= Zirconium phosphate =

Zirconium phosphates (zirconium hydrogen phosphate) are acidic, inorganic cation exchange materials that have a layered structure with formula Zr(HPO_{4})_{2}∙nH_{2}O. These salts have high thermal and chemical stability, solid state ion conductivity, resistance to ionizing radiation, and the capacity to incorporate different types of molecules with different sizes between their layers. There are various phases of zirconium phosphate which vary in their interlaminar spaces and their crystalline structure. Among all the Zirconium phosphate phases the most widely used are the alpha (Zr(HPO_{4})_{2}∙H_{2}O) and the gamma (Zr(PO_{4})(H_{2}PO_{4})∙2H_{2}O) phase. The salts have been widely used in several applications such as: drug delivery, catalysis, nanocomposite, nuclear waste management, clinical dialyzer, among others.

==Crystal structure==

Zirconium phosphate crystal structure was elucidated by Clearfield and coworkers in 1968 by the single-crystal method. The layered structure of α-Zirconium phosphate consists of Zr(IV) ions situated alternately slightly above and below the ab plane, forming an octahedron with the oxygen atoms of the tetrahedral phosphate groups. Of the four oxygen atoms in the phosphate groups, three are bonded to three different Zr atoms, forming a cross-linked covalent network. The fourth oxygen atom of the phosphate is perpendicular to the layer pointed toward the interlayer region. In the interlayer region is localized a zeolitic cavity where a basal water molecule resides, forming a hydrogen bond with the OH group of the phosphate that is perpendicular to the layer. The alpha phase of zirconium phosphate is under the P21/n space group, with cell dimensions of a = 9.060 Å, b = 5.297 Å, c = 15.414 Å, α = γ = 90°, β = 101.71° and Z = 4.21 The basal interlayer distance for the α-Zirconium phosphate is 7.6 Å, where 6.6 Å is the layer thickness and the remaining 1 Å space is occupied by the interstitial water molecules in the interlayer gallery. The distance between adjacent orthophosphates on one side of the layer is 5.3 Å. There are two phosphates in each ab plane in the surface layer forming a “free area” of 24 Å^{2} associated to each phosphate group.

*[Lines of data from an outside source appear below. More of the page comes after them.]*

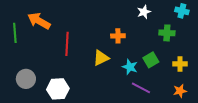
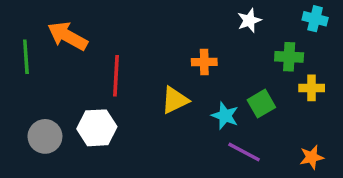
yellow cross: (180, 64) -> (312, 88), moved
white hexagon: (58, 89) -> (97, 128), moved

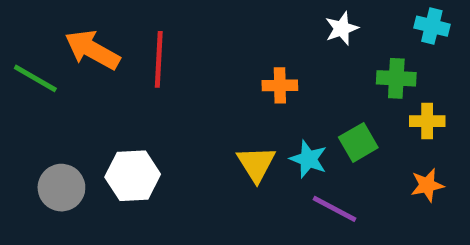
green line: (26, 57) -> (35, 78), turned -56
red line: (116, 76) -> (159, 59), moved
yellow triangle: (175, 100) -> (256, 164), moved, turned -36
orange star: (312, 157) -> (427, 185), moved

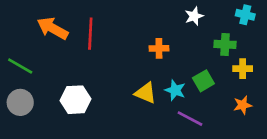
green line: (35, 78) -> (20, 66), moved
yellow triangle: (256, 164) -> (146, 93), turned -35
gray circle: (61, 188) -> (20, 102), moved

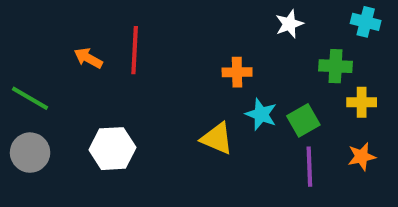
orange arrow: (53, 28) -> (88, 58), moved, size x0.6
cyan star: (175, 90) -> (261, 114), moved
purple line: (190, 119) -> (309, 167), moved, turned 60

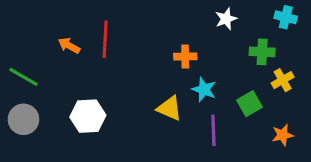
yellow cross: (362, 102) -> (283, 80), turned -30
green square: (303, 120) -> (250, 104), moved
orange star: (362, 157) -> (283, 135), moved
purple line: (309, 167) -> (213, 130), moved

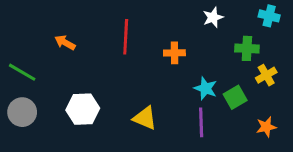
red line: (105, 39) -> (126, 37), moved
cyan star: (204, 89) -> (206, 88), moved
yellow triangle: (170, 108) -> (145, 118), moved

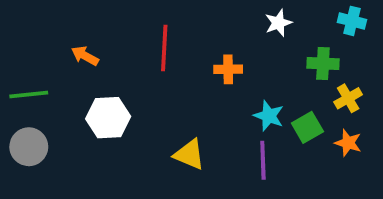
green line: (22, 72) -> (29, 94), turned -36
white hexagon: (83, 109) -> (108, 118), moved
orange star: (266, 127) -> (348, 143), moved, turned 30

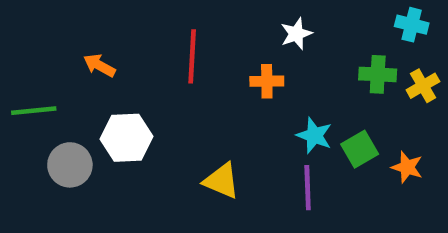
white star: (278, 23) -> (296, 34), moved
yellow cross: (348, 98) -> (423, 86), moved
gray circle: (29, 147) -> (70, 165), moved

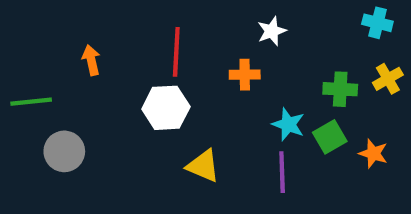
orange arrow: (99, 65) -> (91, 60), turned 48
green cross: (378, 74) -> (340, 89), moved
white hexagon: (127, 138) -> (166, 108), moved

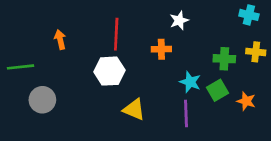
yellow cross: (388, 79) -> (256, 52), turned 36

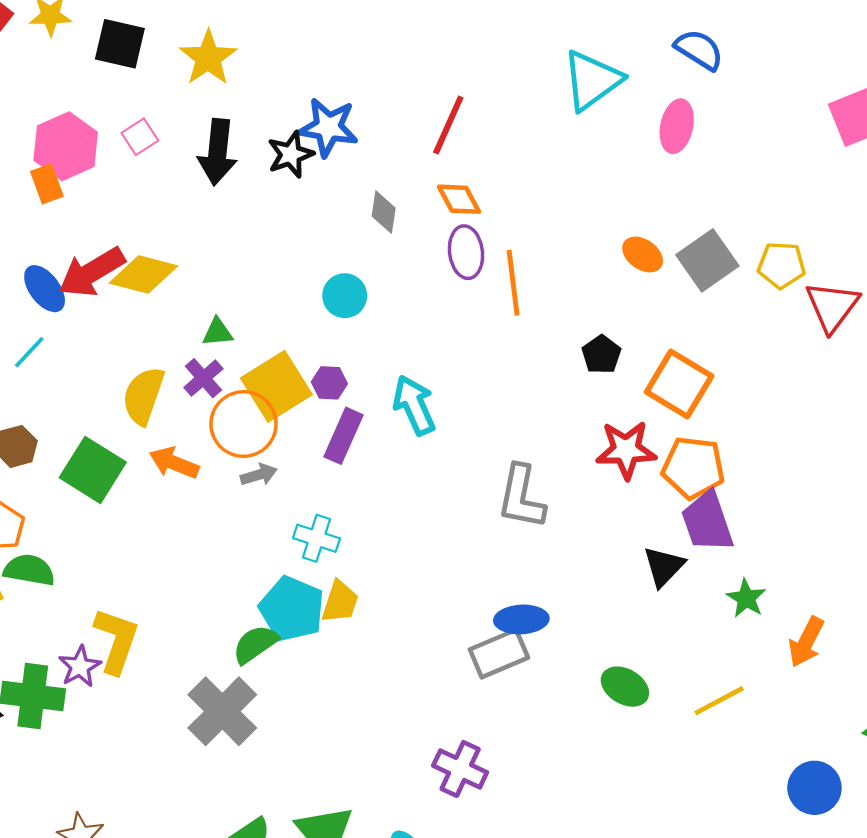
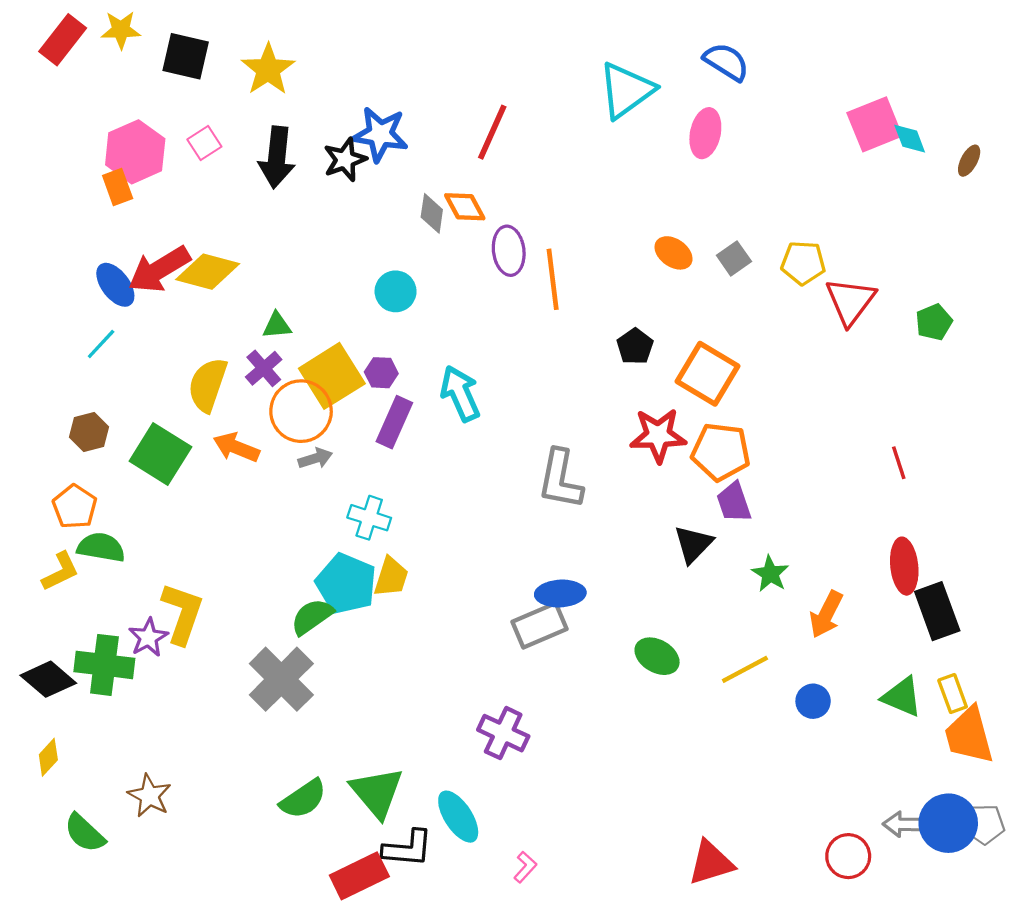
orange diamond: (459, 199) -> (465, 207), moved
gray square: (707, 260) -> (734, 258), size x0.6
purple trapezoid: (707, 522) -> (734, 502), size x0.7
blue circle: (814, 788) -> (813, 701), moved, size x0.7

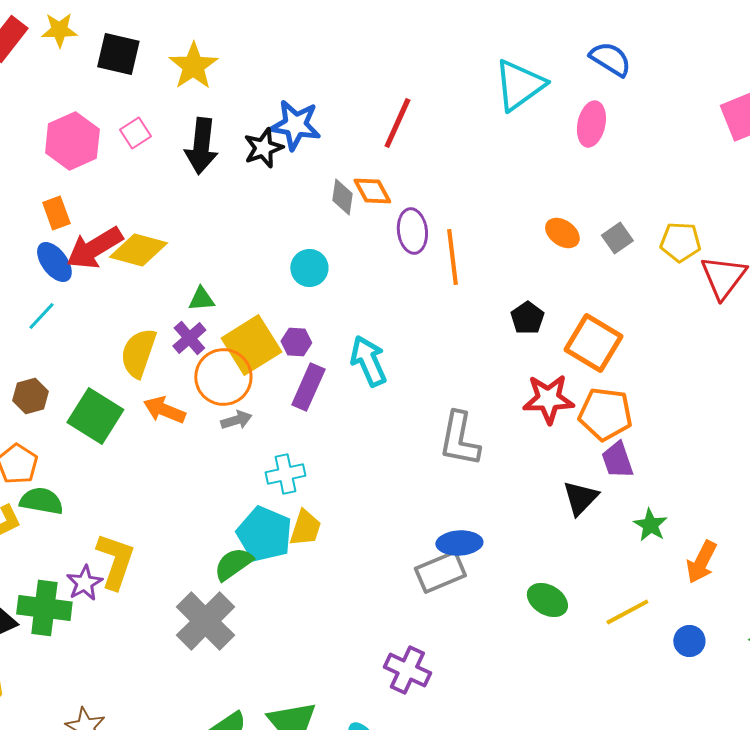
orange rectangle: (118, 187) -> (56, 213), moved
cyan cross: (369, 518) -> (285, 474), turned -30

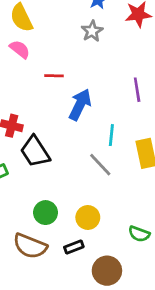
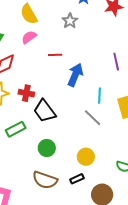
gray star: (92, 31) -> (70, 21), moved
pink semicircle: (20, 49) -> (29, 37), turned -70
green circle: (46, 213) -> (47, 148), moved

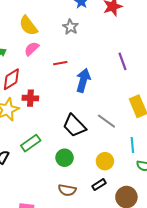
red cross: (26, 93) -> (30, 98), moved
cyan line: (99, 96) -> (132, 145), moved
black trapezoid: (45, 111) -> (74, 126), moved
brown semicircle: (45, 180) -> (67, 190), size x0.7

For the gamma phase (γ-Zirconium phosphate), an appropriate single crystal for single-crystal structure determination has yet to be obtained. In 1995 Clearfield and coworkers elucidated its structure using X-ray powder diffractometry (XRPD) and the Rietveld refinement method. The structure of γ-Zirconium phosphate consists of Zr(IV) atoms octahedrally coordinated to four different oxygen atoms of an orthophosphate. The other two resting octahedral position of the Zr(IV) atoms are occupied by two different dihydrogen phosphate groups. The orthophosphate molecules are located alternatively above and below the ab main plane and the dihydrogen phosphates are in the layer edges crosslinked by two of their oxygen atoms to two different zirconium atoms. The remaining two hydroxyl groups of the dihydrogen phosphate are pointing toward the interlayer gallery forming a pocket where a hydrogen bond is formed with the interlayer water molecules. The basal interlayer distance for γ-Zirconium phosphate is 12.2 Å, and the area surrounding the dihydrogen phosphate on the surface of the layers is 35 Å^{2}.